Task directions>
Repeat every entry word for word, skipping the pictures.

Material for this task below:

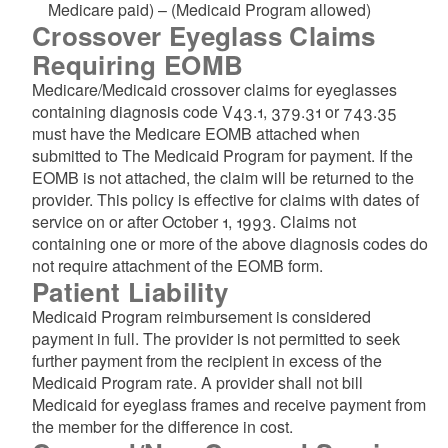
Medicare paid) – (Medicaid Program allowed)
Crossover Eyeglass Claims
d menu
Requiring EOMB
d menu
Medicare/Medicaid crossover claims for eyeglasses
containing diagnosis code V43.1, 379.31 or 743.35
must have the Medicare EOMB attached when
submitted to The Medicaid Program for payment. If the
EOMB is not attached, the claim will be returned to the
provider. This policy is effective for claims with dates of
service on or after October 1, 1993. Claims not
containing one or more of the above diagnosis codes do
not require attachment of the EOMB form.
d menu
Patient Liability
Medicaid Program reimbursement is considered
d menu
payment in full. The provider is not permitted to seek
further payment from the recipient in excess of the
Medicaid Program rate. A provider shall not bill
Medicaid for eyeglass frames and receive payment from
the member for the difference in cost.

End of Material for this task.

Exercise answer>
Medicare paid) – (Medicaid Program allowed)
Crossover Eyeglass Claims
d menu
Requiring EOMB
d menu
Medicare/Medicaid crossover claims for eyeglasses
containing diagnosis code V43.1, 379.31 or 743.35
must have the Medicare EOMB attached when
submitted to The Medicaid Program for payment. If the
EOMB is not attached, the claim will be returned to the
provider. This policy is effective for claims with dates of
service on or after October 1, 1993. Claims not
containing one or more of the above diagnosis codes do
not require attachment of the EOMB form.
d menu
Patient Liability
Medicaid Program reimbursement is considered
d menu
payment in full. The provider is not permitted to seek
further payment from the recipient in excess of the
Medicaid Program rate. A provider shall not bill
Medicaid for eyeglass frames and receive payment from
the member for the difference in cost.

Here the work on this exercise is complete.